Page-level text extractions
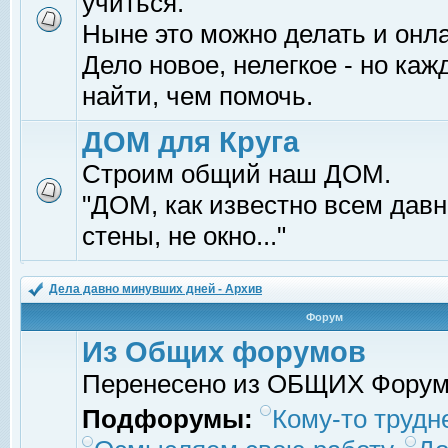
учиться.
Ныне это можно делать и онл
Дело новое, нелегкое - но ка
найти, чем помочь.
ДОМ для Круга
Строим общий наш ДОМ.
"ДОМ, как известно всем давно
стены, не окно..."
Дела давно минувших дней - Архив
Форум
Из Общих форумов
Перенесено из ОБЩИХ Фору
Подфорумы:
Кому-то трудне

- **Task to carry out**: Copy the entries exactly. Leave out the images.

- **Answer to this task**:
учиться.
Ныне это можно делать и онл
Дело новое, нелегкое - но ка
найти, чем помочь.
ДОМ для Круга
Строим общий наш ДОМ.
"ДОМ, как известно всем давно
стены, не окно..."
Дела давно минувших дней - Архив
Форум
Из Общих форумов
Перенесено из ОБЩИХ Фору
Подфорумы:
Кому-то трудне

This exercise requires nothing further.